Growing up, Eve Mannes looked forward to loading up in the car with her parents and cruising her Livingston, N.J., neighborhood in search of “over the top” Christmas decorations.
It was a childhood tradition, like the wearing of pilgrim hats at Thanksgiving, she passed to her children and now her grandchildren.
“It’s nice to have that because you know you’re going to do it and you know you’re going to have fun,” Mannes said. “I feel like a kid again.”
Whether you wake up for Black Friday shopping, or look forward to watching the Macy’s Thanksgiving Day Parade or the recent Christmas Tree Lighting ceremony, such traditions peak during the holiday season when people here and across the country participate in very specific annual activities.
Michael Gitter, author of the nostalgia book series “Do You Remember?” and co-founder of DoYouRemember.com, a social website based on nostalgia, said the holiday season more than any other time of year is full of traditions.
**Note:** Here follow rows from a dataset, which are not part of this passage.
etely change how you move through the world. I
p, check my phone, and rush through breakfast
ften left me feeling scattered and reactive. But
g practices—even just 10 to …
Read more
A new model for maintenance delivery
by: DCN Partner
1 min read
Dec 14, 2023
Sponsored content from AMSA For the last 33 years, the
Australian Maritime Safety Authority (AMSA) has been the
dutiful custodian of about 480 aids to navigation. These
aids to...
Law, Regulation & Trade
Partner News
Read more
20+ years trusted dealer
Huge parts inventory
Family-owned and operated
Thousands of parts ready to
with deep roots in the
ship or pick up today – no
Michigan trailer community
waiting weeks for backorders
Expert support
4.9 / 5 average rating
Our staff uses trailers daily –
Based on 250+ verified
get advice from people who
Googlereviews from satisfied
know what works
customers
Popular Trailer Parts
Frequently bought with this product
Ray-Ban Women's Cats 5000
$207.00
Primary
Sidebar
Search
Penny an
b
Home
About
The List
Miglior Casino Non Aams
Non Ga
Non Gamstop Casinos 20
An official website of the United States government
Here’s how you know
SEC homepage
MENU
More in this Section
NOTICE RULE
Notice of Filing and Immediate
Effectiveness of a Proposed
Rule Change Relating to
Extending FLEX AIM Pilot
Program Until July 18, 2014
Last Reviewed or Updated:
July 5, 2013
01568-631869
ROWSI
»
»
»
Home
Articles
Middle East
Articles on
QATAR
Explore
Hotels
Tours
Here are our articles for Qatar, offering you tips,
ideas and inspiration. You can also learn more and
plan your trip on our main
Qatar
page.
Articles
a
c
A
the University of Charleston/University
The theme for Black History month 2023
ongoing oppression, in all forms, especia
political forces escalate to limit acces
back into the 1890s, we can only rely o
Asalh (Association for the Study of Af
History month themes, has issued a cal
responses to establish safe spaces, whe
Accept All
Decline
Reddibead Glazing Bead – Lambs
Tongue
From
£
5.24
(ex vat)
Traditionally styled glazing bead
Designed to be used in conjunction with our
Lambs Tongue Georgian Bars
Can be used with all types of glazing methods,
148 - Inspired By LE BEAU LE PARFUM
Some are more common, like decorating a Christmas tree, he said, and others are more quirky, like a contest between siblings for the most profanely decorated Santa cookie.
“The season invites tradition, which allows us to take time from our busy schedules to gather and pay tribute to our relationships,” Gitter said. “It is a time for reflection, a condoned, worldwide period where we live and breathe nostalgia.”
For the past three years, Mannes of Sandy Springs said she has spent Christmas Eve with old neighbors and Christmas Day with a gathering of friends, who each bring a designated potluck dish.
“The folks that attend are both Jewish and Christian,” she said. “We call it a mostly Jewish Christmas.”
Three generations of Terry Thoms’ Athens family participate each year in a rough and tough game of flag football after Thanksgiving dinner.
Dubbed the Turkey Bowl, the game has been a family tradition for nearly 30 years, said Brittany Thoms, one of his daughters-in-law.
“There have been trophies, yearlong bragging rights, video highlights and more,” she said. “It is hilarious.”
Whether it’s cooking Christmas dinner, decorating the Christmas tree or reliving traditions passed down by our grandparents, Gitter said traditions connect us to our past and to each other.
“They bring us together at the same moment they individuate us,” he said. “They serve as a rite of passage, like figuring out Santa is your mom, and evoke a sense of home, of the stability we all crave.”
In a world where we are constantly driven by technology, money and success, holiday traditions put a pause on our daily routine and remind us of what is important.
“Objects and occurrences carry history and are placeholders for moments that make us who we are,” he said.